More surprises follow, including a piece of bigeye tuna glazed with Terano’s special nikiri made from white soy sauce and pinot noir, the wine that Sushi-Ko has, over the years, argued pairs well with raw fish. The nigiri bite smells like no sushi I’ve ever sampled—a heady aroma of wine, fish, and wasabi hovers over my piece of bigeye on rice.
But Terano, the sly sushi master, saves the best for last. It’s uni, otherwise known as sea urchin, which is actually just the spiny creature’s gonads. People either love or hate uni. I tend to fall into the latter camp, repelled by uni’s carnival-like color, squishy texture, and fecund flavors. But under the spell of Terano’s chardonnay-laced nikiri, the sea creature assumes a whole different personality; the wine’s acidity and sweetness help deemphasize uni’s character defects while allowing its true charm, its gentle taste of the ocean, to wash cleanly across your palate. From now on, this is the only way I will eat sea urchin.
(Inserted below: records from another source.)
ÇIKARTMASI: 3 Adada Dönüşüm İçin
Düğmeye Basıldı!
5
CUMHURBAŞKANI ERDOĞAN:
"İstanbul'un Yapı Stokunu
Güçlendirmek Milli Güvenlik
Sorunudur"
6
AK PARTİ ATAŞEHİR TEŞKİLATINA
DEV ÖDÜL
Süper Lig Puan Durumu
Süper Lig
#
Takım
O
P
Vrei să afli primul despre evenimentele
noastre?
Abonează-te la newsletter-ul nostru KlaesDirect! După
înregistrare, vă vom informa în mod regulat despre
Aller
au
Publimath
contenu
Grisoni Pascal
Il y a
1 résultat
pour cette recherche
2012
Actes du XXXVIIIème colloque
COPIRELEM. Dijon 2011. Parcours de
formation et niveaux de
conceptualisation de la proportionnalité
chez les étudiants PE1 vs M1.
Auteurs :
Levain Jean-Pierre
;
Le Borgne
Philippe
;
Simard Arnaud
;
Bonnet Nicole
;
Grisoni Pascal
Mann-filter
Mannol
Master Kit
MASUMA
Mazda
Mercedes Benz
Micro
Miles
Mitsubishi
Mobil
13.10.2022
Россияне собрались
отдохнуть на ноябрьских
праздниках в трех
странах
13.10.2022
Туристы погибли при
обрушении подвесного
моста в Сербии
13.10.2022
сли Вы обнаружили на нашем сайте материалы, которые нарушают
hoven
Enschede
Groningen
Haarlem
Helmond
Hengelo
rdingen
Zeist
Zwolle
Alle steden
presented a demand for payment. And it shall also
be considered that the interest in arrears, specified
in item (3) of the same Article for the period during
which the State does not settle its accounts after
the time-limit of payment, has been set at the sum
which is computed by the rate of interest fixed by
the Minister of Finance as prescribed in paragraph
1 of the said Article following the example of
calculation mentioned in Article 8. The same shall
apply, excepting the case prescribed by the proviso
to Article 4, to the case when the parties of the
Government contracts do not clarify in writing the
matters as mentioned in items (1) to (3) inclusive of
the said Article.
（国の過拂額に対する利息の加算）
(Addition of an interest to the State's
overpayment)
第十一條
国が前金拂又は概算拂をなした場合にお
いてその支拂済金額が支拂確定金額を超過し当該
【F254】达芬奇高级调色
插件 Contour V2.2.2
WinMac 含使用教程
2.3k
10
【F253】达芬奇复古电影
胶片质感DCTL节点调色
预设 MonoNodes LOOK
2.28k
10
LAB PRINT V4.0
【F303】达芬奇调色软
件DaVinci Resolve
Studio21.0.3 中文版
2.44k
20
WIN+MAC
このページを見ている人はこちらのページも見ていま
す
Perhaps you would like to have a nikiri experience of your own? Pick up the phone, call ahead, and put yourself in Terano’s hands at the sushi bar. You can’t have this experience at a table at Sushi-Ko or anywhere else. You need to belly up to the bar and establish a connection with the chef—perhaps at the risk of alienating your heathen friends, who will continue to desecrate their sushi with unholy amounts of soy sauce.